I first attended Mardi Gras in New Orleans in 1984, with Steven Durland and assorted members of the High Performance Travel Club. The club was open to anybody who wanted to go on a trip with us. We drove from L.A. to NOLA, bringing along San Francisco performance artist Michael Peppe and writer Marian Kester.
[Tangent: Michael Peppe is highly talented at manipulating torrents of words in performance. He won Steve Durland’s Five-Minute Performance Olympics, a true cut-throat competition. Here’s a sample of Peppe’s work from High Performance: The Record. Once you’ve heard that, you’ll realize that Peppe was and probably still is very peppy and a bit of a challenge on a long car trip. On the way home we left him in the middle of the desert because he was the only one who wanted to go to the Grand Canyon and he wouldn’t shut up about it.]
We met other members of the Travel Club in NOLA and we all stayed in the loft of an obliging performance artist, making forays into the parade and bar scene. It was very cold, so in between parades we would dash into a bar and drink gin and eat oysters.
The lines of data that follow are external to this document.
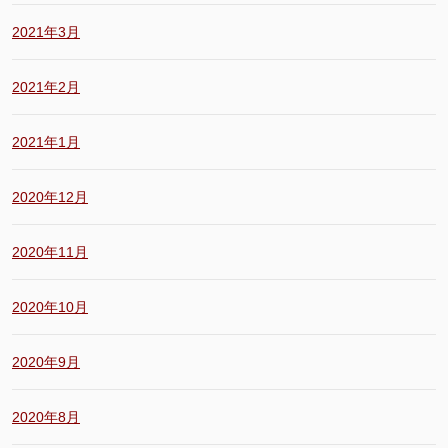
2021年3月
2021年2月
2021年1月
2020年12月
2020年11月
2020年10月
2020年9月
2020年8月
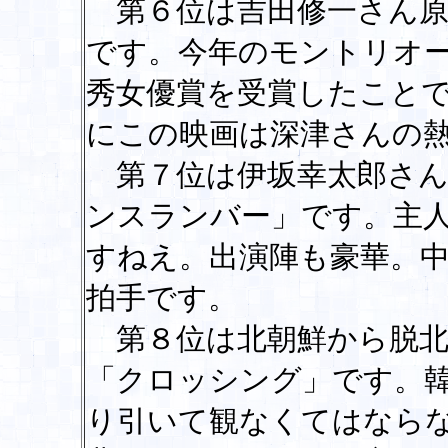
第６位は吉田修一さん原
です。今年のモントリオ
秀女優賞を受賞したこと
にこの映画は深津さんの
第７位は伊坂幸太郎さん
ンスランバー」です。主
すねえ。出演陣も豪華。
拍手です。
第８位は北朝鮮から脱北
「クロッシング」です。
り引いて観なくてはなら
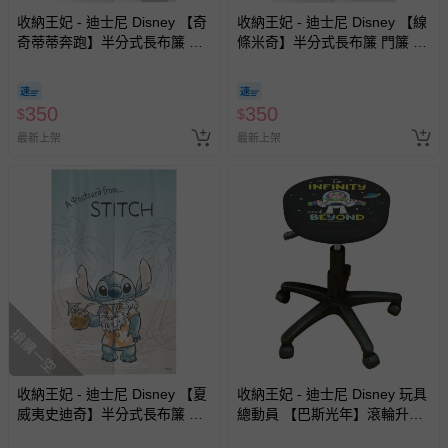
收納王妃 - 迪士尼 Disney 【奇
收納王妃 - 迪士尼 Disney 【線
奇蒂蒂奔跑】半分式長布簾 門
條米奇】半分式長布簾 門簾 窗
簾 窗簾85x140cm
簾85x140cm
350
350
$
$
最新上架
最新上架
搶購一空
收納王妃 - 迪士尼 Disney 【夏
收納王妃 - 迪士尼 Disney 玩具
威夷史迪奇】半分式長布簾 門
總動員 【巴斯光年】滾輪升降
簾 窗簾85x140cm
椅 滾輪圓椅 美容椅 工作椅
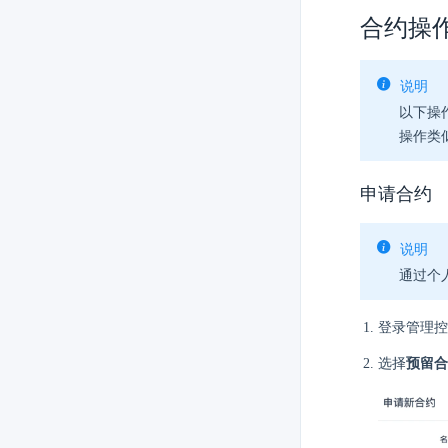
合约操
说明
以下操
操作类
申请合约
说明
通过个
登录管理控
选择
预留合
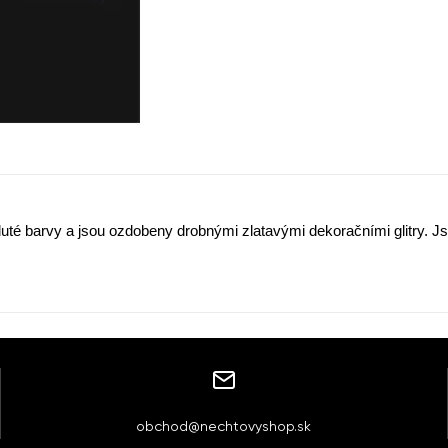
luté barvy a jsou ozdobeny drobnými zlatavými dekoračními glitry. 
obchod@nechtovyshop.sk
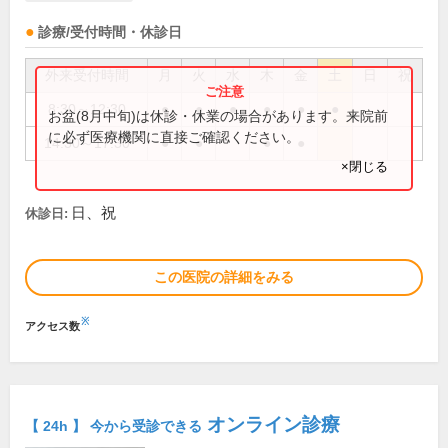
診療/受付時間・休診日
外来受付時間
月
火
水
木
金
土
日
祝
8:30～12:30
●
●
●
●
●
●
お盆(8月中旬)は休診・休業の場合があります。来院前
に必ず医療機関に直接ご確認ください。
14:30～17:30
●
●
●
●
×閉じる
日、祝
休診日:
この医院の詳細をみる
※
アクセス数
オンライン診療
【 24h 】 今から受診できる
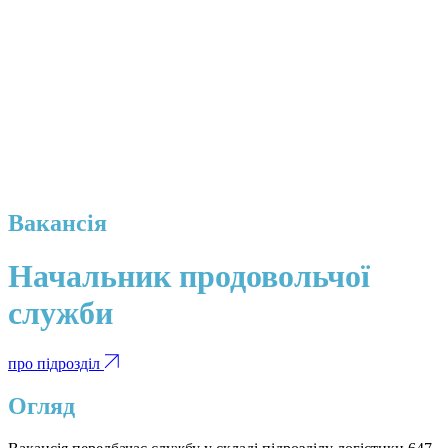
Вакансія
Начальник продовольчої
служби
про підрозділ
Огляд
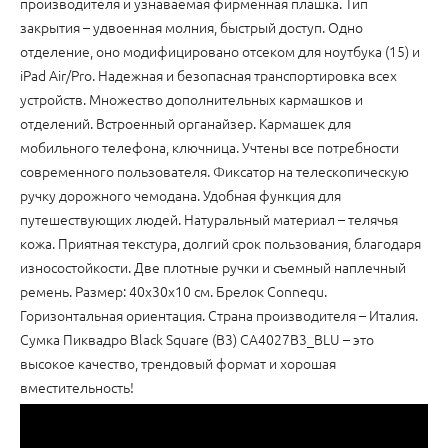
производителя и узнаваемая фирменная плашка. Тип
закрытия – удвоенная молния, быстрый доступ. Одно
отделение, оно модифицировано отсеком для ноутбука (15) и
iPad Air/Pro. Надежная и безопасная транспортировка всех
устройств. Множество дополнительных кармашков и
отделений. Встроенный органайзер. Кармашек для
мобильного телефона, ключница. Учтены все потребности
современного пользователя. Фиксатор на телескопическую
ручку дорожного чемодана. Удобная функция для
путешествующих людей. Натуральный материал – телячья
кожа. Приятная текстура, долгий срок пользования, благодаря
износостойкости. Две плотные ручки и съемный наплечный
ремень. Размер: 40х30х10 см. Брелок Connequ.
Горизонтальная ориентация. Страна производителя – Италия.
Cумка Пиквадро Black Square (B3) CA4027B3_BLU – это
высокое качество, трендовый формат и хорошая
вместительность!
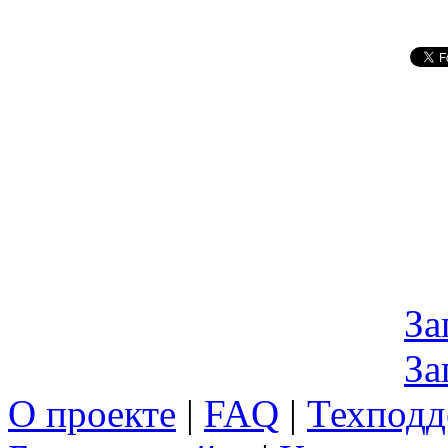
За
За
О проекте
|
FAQ
|
Техподд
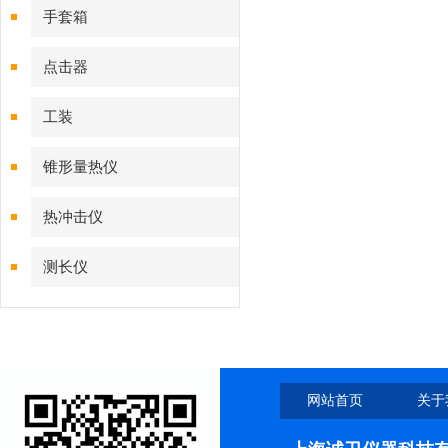
手套箱
点击器
工装
锥形量热仪
热冲击仪
测长仪
网站首页
关于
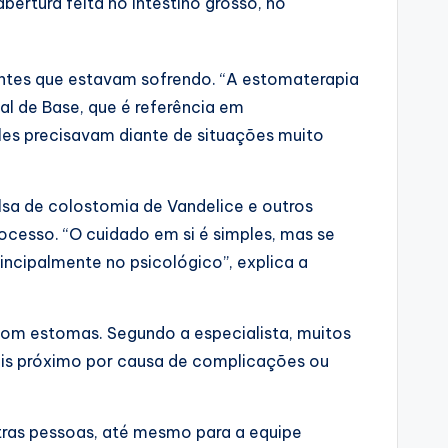
bertura feita no intestino grosso, no
ientes que estavam sofrendo. “A estomaterapia
l de Base, que é referência em
eles precisavam diante de situações muito
lsa de colostomia de Vandelice e outros
ocesso. “O cuidado em si é simples, mas se
incipalmente no psicológico”, explica a
com estomas. Segundo a especialista, muitos
s próximo por causa de complicações ou
utras pessoas, até mesmo para a equipe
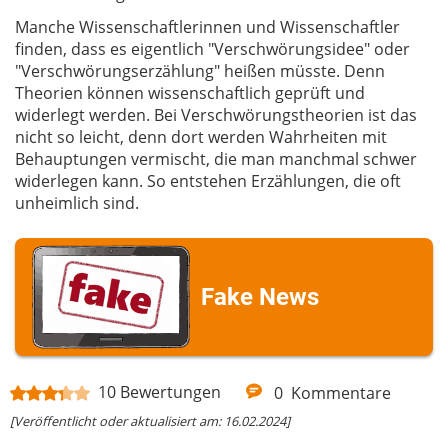
Manche Wissenschaftlerinnen und Wissenschaftler
finden, dass es eigentlich "Verschwörungsidee" oder
"Verschwörungserzählung" heißen müsste. Denn
Theorien können wissenschaftlich geprüft und
widerlegt werden. Bei Verschwörungstheorien ist das
nicht so leicht, denn dort werden Wahrheiten mit
Behauptungen vermischt, die man manchmal schwer
widerlegen kann. So entstehen Erzählungen, die oft
unheimlich sind.
Fake News
10
Bewertungen
0
Kommentare
[Veröffentlicht oder aktualisiert am: 16.02.2024]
During one parade we hooked up with some members of the Church of the SubGenius from Dallas and Little Rock. They were on acid and into some High Weirdness. We were all sitting in a bar on the parade route, viewing a parade through the window, but we could only see the middle third of each float. Arms went by throwing beads. Parts of enormous animals made of papier mache. Naked bulbous tummies, filling the window with an inexplicable voodoo dread. The Subgenii were bugeyed with astonishment. What?!! they wanted to know. Here’s a recent picture of the Rev. Ivan Stang, Church cult leader, still at least as weird as he was then.
One of our Travel Club companions stands out as unforgettable, and I will call him Dr. Fred. He was a sex fiend and easily the strangest looking one in the U.S. at that time. He complained constantly that he hadn’t brought his wife, with whom he had sex four times a day. One afternoon in the loft we were being subjected to one of Peppe’s tirades about the accommodations and the entire Mardi Gras scene when Dr. Fred arrived beaming. He announced he had just witnessed an event in front of a bar on Bourbon Street and it was the most beautiful thing he had ever seen: a man [insert sexual euphemism] with a dog. After that, he informed Steve that he was in love with me and warned him that he would steal me away at the earliest opportunity. Steve and I excused ourselves and went out for lots more drinks.
The rest is pretty much of a blur, except for the part where I ate four servings of crawfish right before we left for L.A. and we had to stop at every restroom we passed.